====== Given records
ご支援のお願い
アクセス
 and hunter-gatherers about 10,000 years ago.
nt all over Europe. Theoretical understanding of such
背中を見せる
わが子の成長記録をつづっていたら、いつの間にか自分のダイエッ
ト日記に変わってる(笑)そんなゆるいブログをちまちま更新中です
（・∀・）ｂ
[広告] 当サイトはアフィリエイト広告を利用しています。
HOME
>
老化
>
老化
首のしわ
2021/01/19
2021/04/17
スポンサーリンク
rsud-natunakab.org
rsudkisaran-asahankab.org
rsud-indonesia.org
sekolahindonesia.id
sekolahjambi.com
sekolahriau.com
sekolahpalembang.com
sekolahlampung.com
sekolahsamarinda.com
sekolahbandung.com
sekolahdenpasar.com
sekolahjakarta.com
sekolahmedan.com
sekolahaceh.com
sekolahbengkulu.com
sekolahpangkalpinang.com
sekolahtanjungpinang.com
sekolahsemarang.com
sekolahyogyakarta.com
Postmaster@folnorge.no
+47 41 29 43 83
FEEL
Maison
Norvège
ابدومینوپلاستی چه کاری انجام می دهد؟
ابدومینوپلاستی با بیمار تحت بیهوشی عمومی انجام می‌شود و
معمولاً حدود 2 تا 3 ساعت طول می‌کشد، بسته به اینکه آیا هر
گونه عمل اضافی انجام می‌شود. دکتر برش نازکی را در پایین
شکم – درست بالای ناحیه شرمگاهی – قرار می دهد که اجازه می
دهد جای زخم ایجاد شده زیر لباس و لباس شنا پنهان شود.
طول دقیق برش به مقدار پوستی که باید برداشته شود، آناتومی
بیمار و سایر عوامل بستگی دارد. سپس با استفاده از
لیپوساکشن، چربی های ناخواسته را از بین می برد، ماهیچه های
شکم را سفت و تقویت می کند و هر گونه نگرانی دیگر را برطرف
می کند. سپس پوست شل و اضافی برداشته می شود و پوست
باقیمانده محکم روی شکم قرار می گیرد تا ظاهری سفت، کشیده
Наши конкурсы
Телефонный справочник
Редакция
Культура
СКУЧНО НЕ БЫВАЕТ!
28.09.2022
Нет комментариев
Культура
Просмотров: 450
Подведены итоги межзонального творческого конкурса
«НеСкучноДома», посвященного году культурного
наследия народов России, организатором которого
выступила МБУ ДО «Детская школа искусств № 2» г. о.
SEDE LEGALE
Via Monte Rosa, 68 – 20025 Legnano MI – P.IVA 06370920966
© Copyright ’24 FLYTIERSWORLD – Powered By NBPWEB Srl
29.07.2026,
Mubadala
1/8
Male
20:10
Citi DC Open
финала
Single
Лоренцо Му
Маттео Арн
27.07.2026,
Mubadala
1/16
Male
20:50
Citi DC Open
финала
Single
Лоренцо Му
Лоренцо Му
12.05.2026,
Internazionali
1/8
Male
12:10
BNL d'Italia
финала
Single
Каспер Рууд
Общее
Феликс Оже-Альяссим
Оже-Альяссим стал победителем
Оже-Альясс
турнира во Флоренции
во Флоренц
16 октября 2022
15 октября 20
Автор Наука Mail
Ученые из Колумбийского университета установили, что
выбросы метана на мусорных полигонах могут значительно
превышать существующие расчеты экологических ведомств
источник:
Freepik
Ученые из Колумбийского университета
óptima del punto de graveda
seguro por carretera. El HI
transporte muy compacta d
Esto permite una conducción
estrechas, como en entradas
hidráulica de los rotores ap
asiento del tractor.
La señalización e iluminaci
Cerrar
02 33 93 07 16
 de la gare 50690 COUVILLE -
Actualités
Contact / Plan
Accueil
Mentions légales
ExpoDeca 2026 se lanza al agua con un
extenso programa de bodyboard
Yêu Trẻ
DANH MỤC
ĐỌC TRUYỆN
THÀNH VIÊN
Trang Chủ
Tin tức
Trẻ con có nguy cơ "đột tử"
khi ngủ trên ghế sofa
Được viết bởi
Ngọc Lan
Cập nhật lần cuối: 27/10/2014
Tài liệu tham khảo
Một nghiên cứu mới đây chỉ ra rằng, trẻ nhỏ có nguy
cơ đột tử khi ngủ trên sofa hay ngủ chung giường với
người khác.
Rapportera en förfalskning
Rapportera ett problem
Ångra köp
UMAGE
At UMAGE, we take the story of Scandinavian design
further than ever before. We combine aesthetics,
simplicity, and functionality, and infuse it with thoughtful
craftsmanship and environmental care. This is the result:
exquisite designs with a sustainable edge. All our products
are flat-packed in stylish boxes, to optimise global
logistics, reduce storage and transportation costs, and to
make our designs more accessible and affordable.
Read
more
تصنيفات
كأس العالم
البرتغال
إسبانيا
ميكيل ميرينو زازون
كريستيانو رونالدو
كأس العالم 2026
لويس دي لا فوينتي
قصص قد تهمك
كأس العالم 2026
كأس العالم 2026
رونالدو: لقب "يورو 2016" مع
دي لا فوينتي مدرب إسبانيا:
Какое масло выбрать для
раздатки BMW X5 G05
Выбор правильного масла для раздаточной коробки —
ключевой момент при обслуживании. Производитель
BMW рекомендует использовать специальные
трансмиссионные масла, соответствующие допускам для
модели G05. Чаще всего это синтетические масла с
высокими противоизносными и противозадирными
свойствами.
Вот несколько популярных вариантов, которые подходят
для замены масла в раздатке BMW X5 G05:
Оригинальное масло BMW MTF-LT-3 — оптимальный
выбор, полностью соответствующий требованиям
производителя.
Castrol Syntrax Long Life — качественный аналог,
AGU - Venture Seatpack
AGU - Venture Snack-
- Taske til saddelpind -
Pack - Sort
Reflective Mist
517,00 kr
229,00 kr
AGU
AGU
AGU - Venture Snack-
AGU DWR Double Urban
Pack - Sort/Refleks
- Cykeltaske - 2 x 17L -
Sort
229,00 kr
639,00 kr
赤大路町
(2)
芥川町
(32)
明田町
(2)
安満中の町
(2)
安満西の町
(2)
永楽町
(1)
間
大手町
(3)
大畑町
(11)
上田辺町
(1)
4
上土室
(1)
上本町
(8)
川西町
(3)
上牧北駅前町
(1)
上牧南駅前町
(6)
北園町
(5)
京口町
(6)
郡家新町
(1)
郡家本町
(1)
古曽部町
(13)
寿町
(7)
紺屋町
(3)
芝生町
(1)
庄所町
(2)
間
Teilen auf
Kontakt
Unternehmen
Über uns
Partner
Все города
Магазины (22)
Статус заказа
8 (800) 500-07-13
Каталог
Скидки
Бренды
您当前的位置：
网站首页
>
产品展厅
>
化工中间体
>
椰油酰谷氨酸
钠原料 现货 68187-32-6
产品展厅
============
▶ _Assigned task_
Print exactly the lines above from the one with "Оригинальное масло BMW MTF-LT-3 — оптимальный" to the one with "Pack - Sort/Refleks", including both.

▶ _Result below_
Оригинальное масло BMW MTF-LT-3 — оптимальный
выбор, полностью соответствующий требованиям
производителя.
Castrol Syntrax Long Life — качественный аналог,
AGU - Venture Seatpack
AGU - Venture Snack-
- Taske til saddelpind -
Pack - Sort
Reflective Mist
517,00 kr
229,00 kr
AGU
AGU
AGU - Venture Snack-
AGU DWR Double Urban
Pack - Sort/Refleks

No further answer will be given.